■ **Requirement**
Here are some records. Transcribe all of them exactly.

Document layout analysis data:
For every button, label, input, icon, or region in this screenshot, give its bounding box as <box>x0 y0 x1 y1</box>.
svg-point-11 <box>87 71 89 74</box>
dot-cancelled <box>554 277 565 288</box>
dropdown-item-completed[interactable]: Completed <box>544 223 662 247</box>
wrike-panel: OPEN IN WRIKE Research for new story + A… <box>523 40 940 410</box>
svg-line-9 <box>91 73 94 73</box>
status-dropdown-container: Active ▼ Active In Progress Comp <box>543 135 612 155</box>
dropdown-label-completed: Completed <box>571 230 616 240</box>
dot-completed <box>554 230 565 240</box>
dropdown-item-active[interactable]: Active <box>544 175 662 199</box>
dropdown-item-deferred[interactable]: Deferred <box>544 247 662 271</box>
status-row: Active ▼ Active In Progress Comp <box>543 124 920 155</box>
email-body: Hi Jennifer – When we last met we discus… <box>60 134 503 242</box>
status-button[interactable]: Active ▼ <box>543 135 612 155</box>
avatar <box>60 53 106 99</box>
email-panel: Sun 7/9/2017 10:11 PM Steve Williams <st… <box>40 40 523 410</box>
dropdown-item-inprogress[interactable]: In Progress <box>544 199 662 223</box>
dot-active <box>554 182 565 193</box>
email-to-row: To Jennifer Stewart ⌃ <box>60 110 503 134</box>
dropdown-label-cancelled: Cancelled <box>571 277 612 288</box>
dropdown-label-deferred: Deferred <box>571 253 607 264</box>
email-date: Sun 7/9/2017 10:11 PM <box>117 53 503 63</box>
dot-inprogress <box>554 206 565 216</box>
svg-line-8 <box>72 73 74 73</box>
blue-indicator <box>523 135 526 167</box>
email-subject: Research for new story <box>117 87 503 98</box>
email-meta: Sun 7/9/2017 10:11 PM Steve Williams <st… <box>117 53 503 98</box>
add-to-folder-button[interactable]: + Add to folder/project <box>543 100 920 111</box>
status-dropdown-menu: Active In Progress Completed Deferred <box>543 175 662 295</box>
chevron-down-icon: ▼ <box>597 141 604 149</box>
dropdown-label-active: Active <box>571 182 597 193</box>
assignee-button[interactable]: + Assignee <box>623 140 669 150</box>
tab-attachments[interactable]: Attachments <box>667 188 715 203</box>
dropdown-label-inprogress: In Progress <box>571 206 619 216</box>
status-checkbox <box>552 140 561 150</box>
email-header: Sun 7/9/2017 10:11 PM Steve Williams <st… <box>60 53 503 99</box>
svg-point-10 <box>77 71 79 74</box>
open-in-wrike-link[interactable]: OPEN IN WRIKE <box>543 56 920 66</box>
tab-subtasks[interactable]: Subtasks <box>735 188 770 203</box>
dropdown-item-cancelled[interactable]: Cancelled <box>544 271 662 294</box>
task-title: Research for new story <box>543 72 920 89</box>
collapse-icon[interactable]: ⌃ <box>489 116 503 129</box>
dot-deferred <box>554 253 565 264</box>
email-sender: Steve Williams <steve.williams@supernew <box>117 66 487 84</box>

■ **Result for this task**
For every button, label, input, icon, or region in this screenshot, give its bounding box as <box>x0 y0 x1 y1</box>.
svg-point-11 <box>87 71 89 74</box>
dot-cancelled <box>554 277 565 288</box>
dropdown-item-completed[interactable]: Completed <box>544 223 662 247</box>
wrike-panel: OPEN IN WRIKE Research for new story + A… <box>523 40 940 410</box>
svg-line-9 <box>91 73 94 73</box>
status-dropdown-container: Active ▼ Active In Progress Comp <box>543 135 612 155</box>
dropdown-label-completed: Completed <box>571 230 616 240</box>
dot-completed <box>554 230 565 240</box>
dropdown-item-active[interactable]: Active <box>544 175 662 199</box>
dropdown-item-deferred[interactable]: Deferred <box>544 247 662 271</box>
status-row: Active ▼ Active In Progress Comp <box>543 124 920 155</box>
email-body: Hi Jennifer – When we last met we discus… <box>60 134 503 242</box>
status-button[interactable]: Active ▼ <box>543 135 612 155</box>
avatar <box>60 53 106 99</box>
email-panel: Sun 7/9/2017 10:11 PM Steve Williams <st… <box>40 40 523 410</box>
dropdown-item-inprogress[interactable]: In Progress <box>544 199 662 223</box>
dot-active <box>554 182 565 193</box>
email-to-row: To Jennifer Stewart ⌃ <box>60 110 503 134</box>
dropdown-label-cancelled: Cancelled <box>571 277 612 288</box>
dropdown-label-deferred: Deferred <box>571 253 607 264</box>
email-date: Sun 7/9/2017 10:11 PM <box>117 53 503 63</box>
dot-inprogress <box>554 206 565 216</box>
svg-line-8 <box>72 73 74 73</box>
blue-indicator <box>523 135 526 167</box>
email-subject: Research for new story <box>117 87 503 98</box>
email-meta: Sun 7/9/2017 10:11 PM Steve Williams <st… <box>117 53 503 98</box>
add-to-folder-button[interactable]: + Add to folder/project <box>543 100 920 111</box>
status-dropdown-menu: Active In Progress Completed Deferred <box>543 175 662 295</box>
chevron-down-icon: ▼ <box>597 141 604 149</box>
dropdown-label-active: Active <box>571 182 597 193</box>
assignee-button[interactable]: + Assignee <box>623 140 669 150</box>
tab-attachments[interactable]: Attachments <box>667 188 715 203</box>
dropdown-label-inprogress: In Progress <box>571 206 619 216</box>
status-checkbox <box>552 140 561 150</box>
email-header: Sun 7/9/2017 10:11 PM Steve Williams <st… <box>60 53 503 99</box>
svg-point-10 <box>77 71 79 74</box>
open-in-wrike-link[interactable]: OPEN IN WRIKE <box>543 56 920 66</box>
tab-subtasks[interactable]: Subtasks <box>735 188 770 203</box>
dropdown-item-cancelled[interactable]: Cancelled <box>544 271 662 294</box>
task-title: Research for new story <box>543 72 920 89</box>
collapse-icon[interactable]: ⌃ <box>489 116 503 129</box>
dot-deferred <box>554 253 565 264</box>
email-sender: Steve Williams <steve.williams@supernew <box>117 66 487 84</box>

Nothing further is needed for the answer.